Ofeimum state that the the 20-feet statue was not a representation of the Awolowo that he knew and worked with closely for many years.
According to Ofeimum, everything about the statue was wrong, from the fact that Awo was taller than the one depicted in the sculptor, to the fact that he wore more of buba than agbada and never wore laced shoes.
“Somebody else would have to do another (Awo statue) one day and I don’t think it is fair to Ambode to be remembered as the man who did a bad Awo statue,” Ofeimum said during an interview with the Punch.
“Awolowo is taller than the person sitting down there, and you can feel it very quickly when you see the fellow.
“That was the first thing that hit me when I saw it and I thought if this man was standing, what would he look like?
“Even if the artist did not know Awolowo at all, he could still present a perfect picture.I don’t think it is good the way it is, and it is too bold an effort not to be done well.
“Whoever did it had a great feeling, but that artwork is not a representative of a great feeling. Therefore, it does need to be redone.
“If they don’t do that, it’s like teaching students wrong history because when you look at it, what you see is not the history.”

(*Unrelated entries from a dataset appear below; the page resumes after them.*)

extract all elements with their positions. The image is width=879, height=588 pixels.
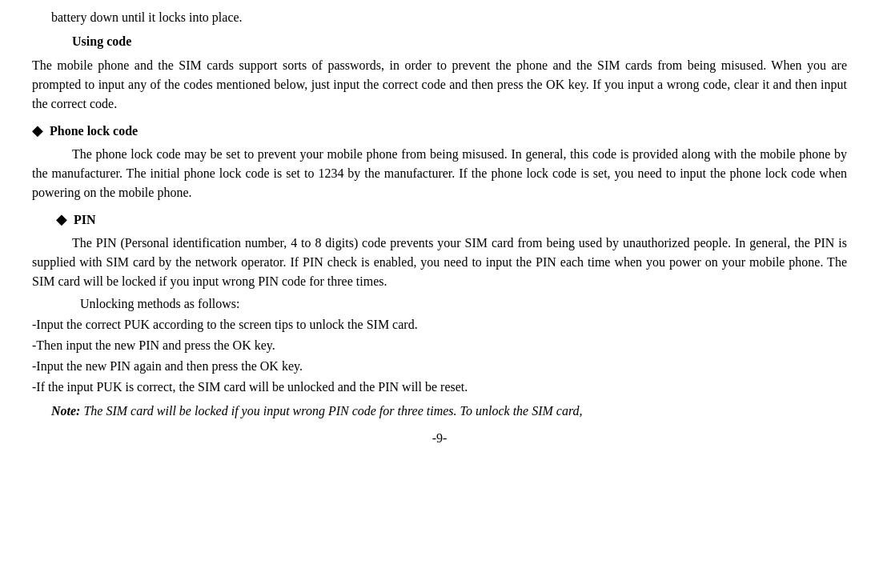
note-bold: Note: [51,404,80,418]
phone-lock-section: ◆ Phone lock code The phone lock code ma… [32,120,847,202]
pin-heading-row: ◆ PIN [56,209,847,230]
using-code-heading-wrap: Using code [32,32,847,51]
using-code-para: The mobile phone and the SIM cards suppo… [32,56,847,114]
note-line: Note: The SIM card will be locked if you… [32,402,847,421]
intro-text: battery down until it locks into place. [32,8,847,27]
page-content: battery down until it locks into place. … [32,8,847,448]
pin-step2: -Then input the new PIN and press the OK… [32,336,847,355]
note-italic: The SIM card will be locked if you input… [80,404,582,418]
using-code-heading: Using code [72,32,847,51]
pin-bullet: ◆ [56,209,67,230]
page-number: -9- [32,429,847,448]
pin-step1: -Input the correct PUK according to the … [32,315,847,334]
phone-lock-para: The phone lock code may be set to preven… [32,145,847,202]
pin-step4: -If the input PUK is correct, the SIM ca… [32,378,847,397]
unlocking-heading: Unlocking methods as follows: [80,294,847,314]
pin-para1: The PIN (Personal identification number,… [32,234,847,291]
phone-lock-heading-row: ◆ Phone lock code [32,120,847,142]
pin-section: ◆ PIN The PIN (Personal identification n… [32,209,847,421]
phone-lock-bullet: ◆ [32,120,43,142]
phone-lock-heading: Phone lock code [50,122,138,141]
pin-heading: PIN [74,210,96,230]
pin-step3: -Input the new PIN again and then press … [32,357,847,376]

Hamza Ata, the sculptor who created the statue had explained that the sitting position in which Awo was depicted was to create an impression of someone who was thinking, but Ofeimum disagrees.
“A man who is doing serious thinking won’t appear like that,” he said.

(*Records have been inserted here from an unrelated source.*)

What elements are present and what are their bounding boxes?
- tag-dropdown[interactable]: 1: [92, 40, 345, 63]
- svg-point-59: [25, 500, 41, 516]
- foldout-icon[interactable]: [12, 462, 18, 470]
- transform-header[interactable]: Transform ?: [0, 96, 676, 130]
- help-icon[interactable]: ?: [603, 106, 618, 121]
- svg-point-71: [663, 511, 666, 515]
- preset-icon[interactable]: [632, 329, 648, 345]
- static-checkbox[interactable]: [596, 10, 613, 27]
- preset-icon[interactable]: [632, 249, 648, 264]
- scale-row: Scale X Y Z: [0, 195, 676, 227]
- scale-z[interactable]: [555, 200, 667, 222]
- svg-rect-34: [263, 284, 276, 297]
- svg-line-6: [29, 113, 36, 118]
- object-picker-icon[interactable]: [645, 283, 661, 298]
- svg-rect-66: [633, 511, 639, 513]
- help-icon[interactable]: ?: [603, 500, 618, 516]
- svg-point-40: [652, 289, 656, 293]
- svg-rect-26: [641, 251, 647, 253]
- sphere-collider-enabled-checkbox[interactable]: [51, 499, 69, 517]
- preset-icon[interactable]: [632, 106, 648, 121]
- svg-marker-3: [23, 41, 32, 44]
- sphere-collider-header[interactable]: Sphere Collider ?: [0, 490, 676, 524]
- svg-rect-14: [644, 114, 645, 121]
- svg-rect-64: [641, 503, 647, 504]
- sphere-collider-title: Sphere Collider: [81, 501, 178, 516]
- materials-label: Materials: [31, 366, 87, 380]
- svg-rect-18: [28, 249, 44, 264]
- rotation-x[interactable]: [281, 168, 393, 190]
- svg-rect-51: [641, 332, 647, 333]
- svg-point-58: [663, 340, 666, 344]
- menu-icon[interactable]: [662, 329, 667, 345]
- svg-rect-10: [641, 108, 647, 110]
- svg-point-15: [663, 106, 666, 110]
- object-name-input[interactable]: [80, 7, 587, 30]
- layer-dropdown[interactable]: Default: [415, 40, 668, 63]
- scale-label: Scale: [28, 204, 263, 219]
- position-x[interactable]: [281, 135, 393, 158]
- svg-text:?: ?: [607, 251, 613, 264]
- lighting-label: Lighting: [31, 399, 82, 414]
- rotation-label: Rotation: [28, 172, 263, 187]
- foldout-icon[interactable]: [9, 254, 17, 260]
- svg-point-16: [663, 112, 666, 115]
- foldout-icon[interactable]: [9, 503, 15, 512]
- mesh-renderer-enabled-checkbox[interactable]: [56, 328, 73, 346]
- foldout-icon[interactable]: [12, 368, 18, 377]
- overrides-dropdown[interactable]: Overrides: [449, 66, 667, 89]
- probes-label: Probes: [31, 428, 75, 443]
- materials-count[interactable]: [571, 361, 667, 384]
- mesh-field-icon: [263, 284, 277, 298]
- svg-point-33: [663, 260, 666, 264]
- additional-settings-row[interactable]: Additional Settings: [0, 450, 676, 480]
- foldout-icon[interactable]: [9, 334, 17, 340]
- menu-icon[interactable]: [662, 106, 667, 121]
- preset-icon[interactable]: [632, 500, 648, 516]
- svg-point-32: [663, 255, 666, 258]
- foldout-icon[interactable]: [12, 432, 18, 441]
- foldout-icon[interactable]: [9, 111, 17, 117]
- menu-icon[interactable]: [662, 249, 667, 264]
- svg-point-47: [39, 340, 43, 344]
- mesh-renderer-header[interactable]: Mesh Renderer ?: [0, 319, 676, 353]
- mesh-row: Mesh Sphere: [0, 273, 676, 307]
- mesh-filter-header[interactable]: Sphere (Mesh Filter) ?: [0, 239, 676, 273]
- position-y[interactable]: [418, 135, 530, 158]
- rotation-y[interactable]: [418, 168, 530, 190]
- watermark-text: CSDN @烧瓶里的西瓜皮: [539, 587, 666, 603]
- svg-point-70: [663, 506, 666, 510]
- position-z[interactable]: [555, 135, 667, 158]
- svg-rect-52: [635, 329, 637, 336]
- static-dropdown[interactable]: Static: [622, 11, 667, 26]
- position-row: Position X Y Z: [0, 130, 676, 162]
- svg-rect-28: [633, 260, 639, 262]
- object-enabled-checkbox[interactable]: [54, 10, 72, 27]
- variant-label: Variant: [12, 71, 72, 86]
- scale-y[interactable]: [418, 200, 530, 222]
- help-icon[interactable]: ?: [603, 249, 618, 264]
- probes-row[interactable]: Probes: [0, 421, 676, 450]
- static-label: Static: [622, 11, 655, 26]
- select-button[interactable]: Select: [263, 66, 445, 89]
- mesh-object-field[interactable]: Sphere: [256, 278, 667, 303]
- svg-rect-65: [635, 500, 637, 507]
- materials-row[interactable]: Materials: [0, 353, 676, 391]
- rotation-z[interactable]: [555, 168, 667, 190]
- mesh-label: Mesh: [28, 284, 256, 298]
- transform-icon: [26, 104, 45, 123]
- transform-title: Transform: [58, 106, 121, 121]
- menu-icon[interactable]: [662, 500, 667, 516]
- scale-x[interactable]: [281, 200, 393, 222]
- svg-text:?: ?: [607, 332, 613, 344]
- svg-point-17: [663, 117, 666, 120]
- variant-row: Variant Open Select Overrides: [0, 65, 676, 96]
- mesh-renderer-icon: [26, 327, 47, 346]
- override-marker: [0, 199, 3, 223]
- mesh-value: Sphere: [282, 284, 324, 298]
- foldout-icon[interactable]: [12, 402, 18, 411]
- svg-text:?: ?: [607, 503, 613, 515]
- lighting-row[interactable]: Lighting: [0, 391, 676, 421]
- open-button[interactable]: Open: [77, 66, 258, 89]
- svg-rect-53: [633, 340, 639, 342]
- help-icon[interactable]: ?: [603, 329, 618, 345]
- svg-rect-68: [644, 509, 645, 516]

“No. Your limbs would be free, not folded or crossed; he wouldn’t wear a cap while thinking and he would have looked relaxed.
“That is not a thinking posture. He’s like a man asked to say ‘cheese’ (laughs).
“In any case, you don’t present a public figure in that manner; you present him as a public figure that he was. A true Awo statue must be a standing one , and with the V-sign.”
Ofeimum noted that the statue, if not corrected, will become a thing of mockery rather than honour for the great Awolowo.
“I mean, it is not nice. Very many school children would go to that statue and say, ‘they say the shoe is too big, let us go and look at it’, as a joke,” he said.
“I cannot remember ever seeing Awolowo with a laced shoe. I can’t remember, ever. No.
“I look back and I try to figure it out, but no, I couldn’t remember any such moment.
“And it’s not just about the kind of shoes, it’s also in relation to the rest of the body. That shoe is a bit overdone; too big.
“When Awolowo was campaigning, he hardly wore Agbada. He wore a Buba and Soro and a very simple pair of shoes, usually shoes that matched the dress.
“But, there was a way Awolowo looked when he wore Agbada this one didn’t quite look like that.”
Ofeimum said that such a project ought to have been contracted to an artist that knows his onions and not merely to patronise some acquaintance.
“I think by now, Lagos State should have a proper public art policy, which requires more than just the award of a contract, it should also involve a process of crosschecking and ensuring that what is provided is good enough for public consumption.
“I’ve seen many public artworks and it would seem some people just think if you have a friend and you want to help him to make money, you give him a job, but you create eyesores all over the place and it is not fair.
“I heard somebody bragging that nothing would be done about it. Fine. Another person would still do a proper sculpture that would make the other one look like something for the garbage.”